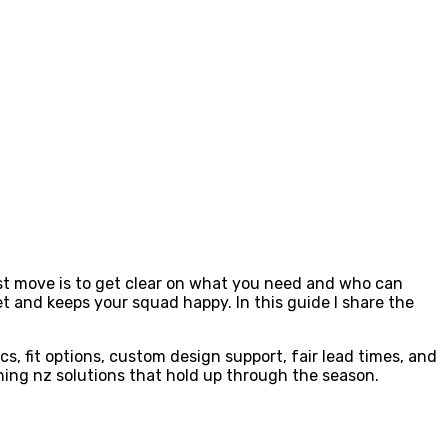
first move is to get clear on what you need and who can
t and keeps your squad happy. In this guide I share the
, fit options, custom design support, fair lead times, and
hing nz solutions that hold up through the season.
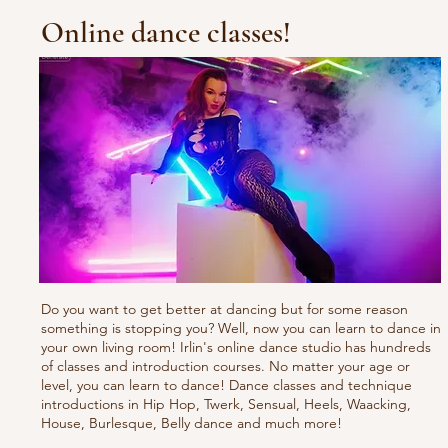
Online dance classes!
Do you want to get better at dancing but for some reason
something is stopping you? Well, now you can learn to dance in
your own living room! Irlin's online dance studio has hundreds
of classes and introduction courses. No matter your age or
level, you can learn to dance! Dance classes and technique
introductions in Hip Hop, Twerk, Sensual, Heels, Waacking,
House, Burlesque, Belly dance and much more!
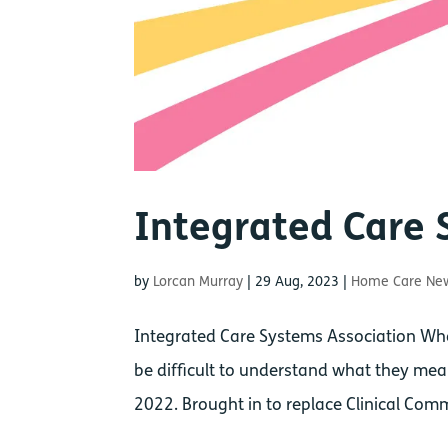
Integrated Care 
by
Lorcan Murray
|
29 Aug, 2023
|
Home Care Ne
Integrated Care Systems Association Wh
be difficult to understand what they mean
2022. Brought in to replace Clinical Com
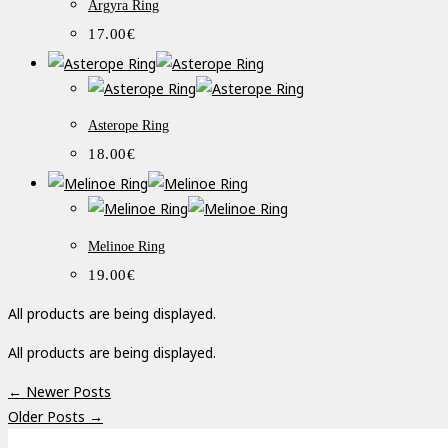
Argyra Ring
17.00
€
Asterope Ring
18.00
€
Melinoe Ring
19.00
€
All products are being displayed.
All products are being displayed.
← Newer Posts
Older Posts →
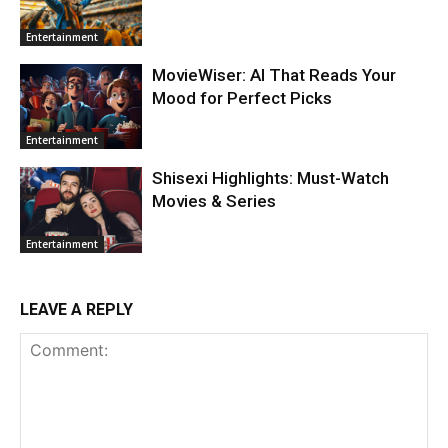
Entertainment
MovieWiser: AI That Reads Your
Mood for Perfect Picks
Entertainment
Shisexi Highlights: Must-Watch
Movies & Series
Entertainment
LEAVE A REPLY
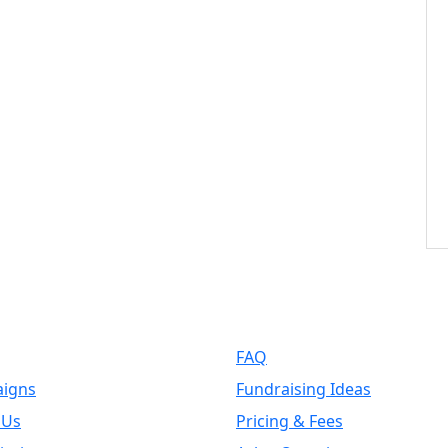
k Links
Support
FAQ
igns
Fundraising Ideas
 Us
Pricing & Fees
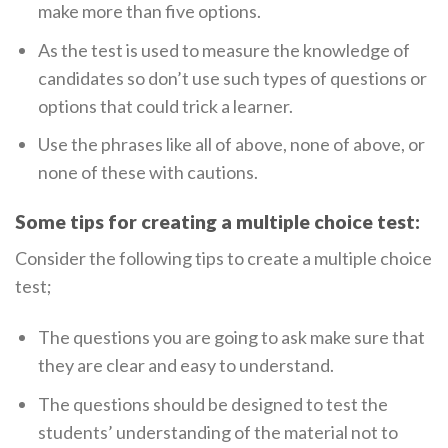
make more than five options.
As the test is used to measure the knowledge of
candidates so don’t use such types of questions or
options that could trick a learner.
Use the phrases like all of above, none of above, or
none of these with cautions.
Some tips for creating a multiple choice test:
Consider the following tips to create a multiple choice
test;
The questions you are going to ask make sure that
they are clear and easy to understand.
The questions should be designed to test the
students’ understanding of the material not to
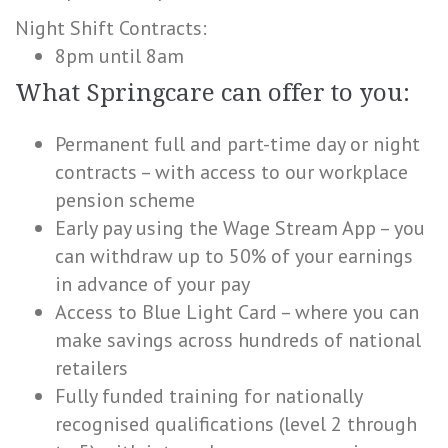
Night Shift Contracts:
8pm until 8am
What Springcare can offer to you:
Permanent full and part-time day or night
contracts – with access to our workplace
pension scheme
Early pay using the Wage Stream App – you
can withdraw up to 50% of your earnings
in advance of your pay
Access to Blue Light Card – where you can
make savings across hundreds of national
retailers
Fully funded training for nationally
recognised qualifications (level 2 through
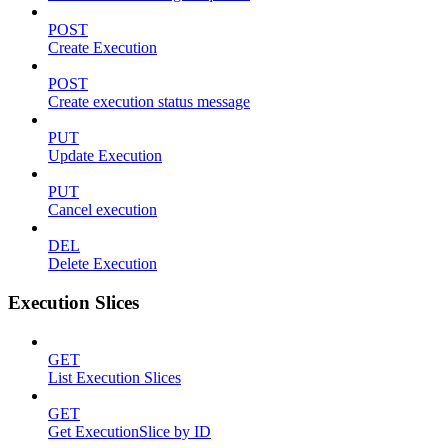
POST
Create Execution
POST
Create execution status message
PUT
Update Execution
PUT
Cancel execution
DEL
Delete Execution
Execution Slices
GET
List Execution Slices
GET
Get ExecutionSlice by ID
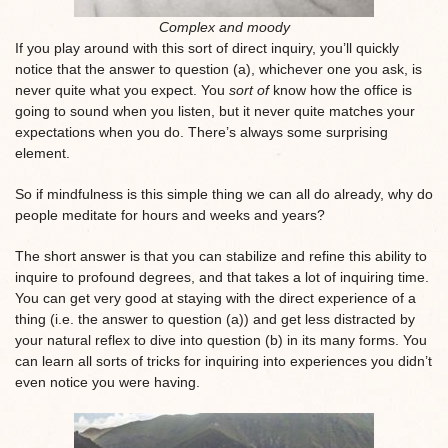
Complex and moody
If you play around with this sort of direct inquiry, you’ll quickly
notice that the answer to question (a), whichever one you ask, is
never quite what you expect. You
sort of
know how the office is
going to sound when you listen, but it never quite matches your
expectations when you do. There’s always some surprising
element.
So if mindfulness is this simple thing we can all do already, why do
people meditate for hours and weeks and years?
The short answer is that you can stabilize and refine this ability to
inquire to profound degrees, and that takes a lot of inquiring time.
You can get very good at staying with the direct experience of a
thing (i.e. the answer to question (a)) and get less distracted by
your natural reflex to dive into question (b) in its many forms. You
can learn all sorts of tricks for inquiring into experiences you didn’t
even notice you were having.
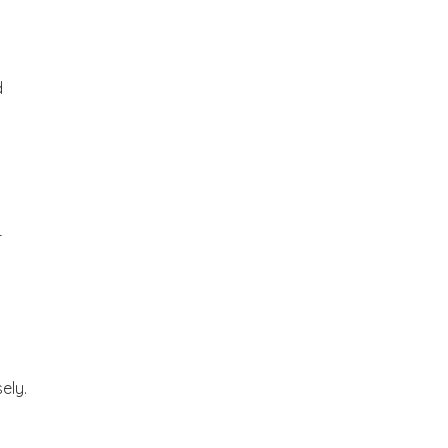
d
r
ely.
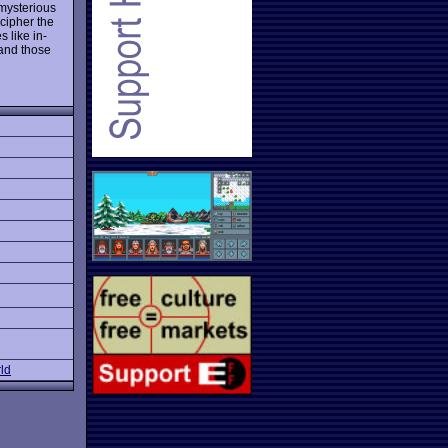
 mysterious
cipher the
 like in-
 and those
ld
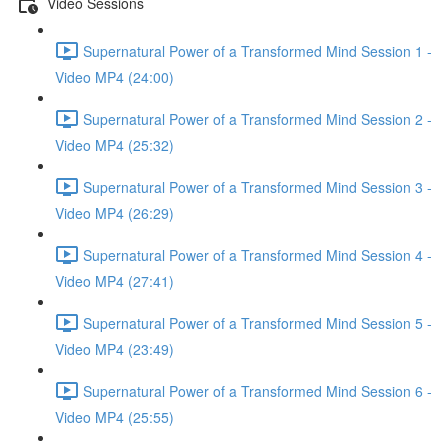
Video Sessions
Supernatural Power of a Transformed Mind Session 1 -
Video MP4 (24:00)
Supernatural Power of a Transformed Mind Session 2 -
Video MP4 (25:32)
Supernatural Power of a Transformed Mind Session 3 -
Video MP4 (26:29)
Supernatural Power of a Transformed Mind Session 4 -
Video MP4 (27:41)
Supernatural Power of a Transformed Mind Session 5 -
Video MP4 (23:49)
Supernatural Power of a Transformed Mind Session 6 -
Video MP4 (25:55)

• [Work instructions] The pictures should not be reproduced; quote all of the other material exactly.

• [The completed task]
first move is to get clear on what you need and who can
t and keeps your squad happy. In this guide I share the
, fit options, custom design support, fair lead times, and
hing nz solutions that hold up through the season.
Online dance classes!
Do you want to get better at dancing but for some reason
something is stopping you? Well, now you can learn to dance in
your own living room! Irlin's online dance studio has hundreds
of classes and introduction courses. No matter your age or
level, you can learn to dance! Dance classes and technique
introductions in Hip Hop, Twerk, Sensual, Heels, Waacking,
House, Burlesque, Belly dance and much more!
Integrated Care 
by
Lorcan Murray
|
29 Aug, 2023
|
Home Care Ne
Integrated Care Systems Association Wh
be difficult to understand what they mean
2022. Brought in to replace Clinical Com
Argyra Ring
17.00
€
Asterope Ring
18.00
€
Melinoe Ring
19.00
€
All products are being displayed.
All products are being displayed.
← Newer Posts
Older Posts →
Entertainment
MovieWiser: AI That Reads Your
Mood for Perfect Picks
Entertainment
Shisexi Highlights: Must-Watch
Movies & Series
Entertainment
LEAVE A REPLY
k Links
Support
FAQ
igns
Fundraising Ideas
 Us
Pricing & Fees
make more than five options.
As the test is used to measure the knowledge of
candidates so don’t use such types of questions or
options that could trick a learner.
Use the phrases like all of above, none of above, or
none of these with cautions.
Some tips for creating a multiple choice test:
Consider the following tips to create a multiple choice
test;
The questions you are going to ask make sure that
they are clear and easy to understand.
The questions should be designed to test the
students’ understanding of the material not to
Night Shift Contracts:
8pm until 8am
What Springcare can offer to you:
Permanent full and part-time day or night
contracts – with access to our workplace
pension scheme
Early pay using the Wage Stream App – you
can withdraw up to 50% of your earnings
in advance of your pay
Access to Blue Light Card – where you can
make savings across hundreds of national
retailers
Fully funded training for nationally
recognised qualifications (level 2 through
POST
Create Execution
POST
Create execution status message
PUT
Update Execution
PUT
Cancel execution
DEL
Delete Execution
Execution Slices
GET
List Execution Slices
GET
Get ExecutionSlice by ID
Complex and moody
If you play around with this sort of direct inquiry, you’ll quickly
notice that the answer to question (a), whichever one you ask, is
never quite what you expect. You
sort of
know how the office is
going to sound when you listen, but it never quite matches your
expectations when you do. There’s always some surprising
element.
So if mindfulness is this simple thing we can all do already, why do
people meditate for hours and weeks and years?
The short answer is that you can stabilize and refine this ability to
inquire to profound degrees, and that takes a lot of inquiring time.
You can get very good at staying with the direct experience of a
thing (i.e. the answer to question (a)) and get less distracted by
your natural reflex to dive into question (b) in its many forms. You
can learn all sorts of tricks for inquiring into experiences you didn’t
even notice you were having.
d
r
ely.
 mysterious
cipher the
 like in-
 and those
ld
Video Sessions
Supernatural Power of a Transformed Mind Session 1 -
Video MP4 (24:00)
Supernatural Power of a Transformed Mind Session 2 -
Video MP4 (25:32)
Supernatural Power of a Transformed Mind Session 3 -
Video MP4 (26:29)
Supernatural Power of a Transformed Mind Session 4 -
Video MP4 (27:41)
Supernatural Power of a Transformed Mind Session 5 -
Video MP4 (23:49)
Supernatural Power of a Transformed Mind Session 6 -
Video MP4 (25:55)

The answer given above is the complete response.